E così, importiamo olio d’oliva da Spagna, Grecia, Tunisia, Portogallo, dato l’elevato consumo pro capite, che si aggira sui 13 litri all’anno.

L’Italia olearia ha una lunga e consolidata storia, e non può permettersi di indietreggiare.

Le mappe sensoriali

Quando si produce un olio extra vergine di oliva, entrano in gioco molte variabili, in gran parte determinate dalla presenza, quantitativa e qualitativa, delle cultivar da cui l’olio viene estratto. L’arte del blending è un’operazione necessaria per caratterizzare e personalizzare gli extra vergini, rendendoli “pezzi unici” in base a come sono miscelati gli oli. Gli stessi profili sensoriali, inoltre, sono soggetti a drastici mutamenti in base agli andamenti stagionali; tuttavia, un produttore professionista riesce a mantenere uno standard qualitativo anche in campagne olearie difficili e complesse.

In Italia, data la carenza di materia prima, parte degli oli regionali non sono riconducibili al territorio, per via del consolidato commercio di olive e di oli tra regioni. Ciò non toglie nulla alla qualità degli oli, ma non definisce i confini di tale qualità. Le attestazioni di origine possono essere la soluzione, anche se il mercato non sembra premiare le Dop.

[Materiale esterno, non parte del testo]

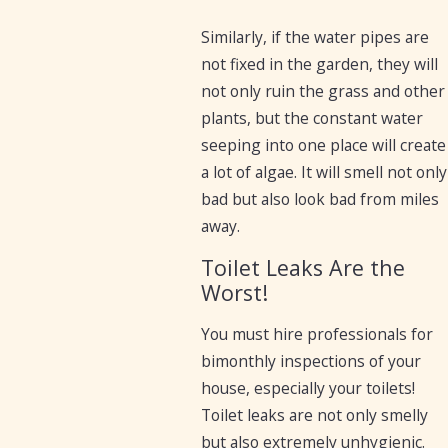
Similarly, if the water pipes are
not fixed in the garden, they will
not only ruin the grass and other
plants, but the constant water
seeping into one place will create
a lot of algae. It will smell not only
bad but also look bad from miles
away.
Toilet Leaks Are the
Worst!
You must hire professionals for
bimonthly inspections of your
house, especially your toilets!
Toilet leaks are not only smelly
but also extremely unhygienic.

La lettura dei profili sensoriali è resa più complessa dalla presenza diffusa di cultivar alloctone, di provenienza extraregionale o estera, perlopiù spagnola o greca. Non c’è da preoccuparsi, perché le cultivar non autoctone inserite in un ambiente diverso subiscono nel medio-lungo termine l’imprinting del territorio, ed è anzi un bene che vi sia un rinnovo varietale negli oliveti italiani, spesso vetusti nella loro concezione.

Il futuro dovrebbe essere aperto a sempre nuove varietà, così come avviene da tempo nel settore della frutticoltura, più favorevole all’innovazione.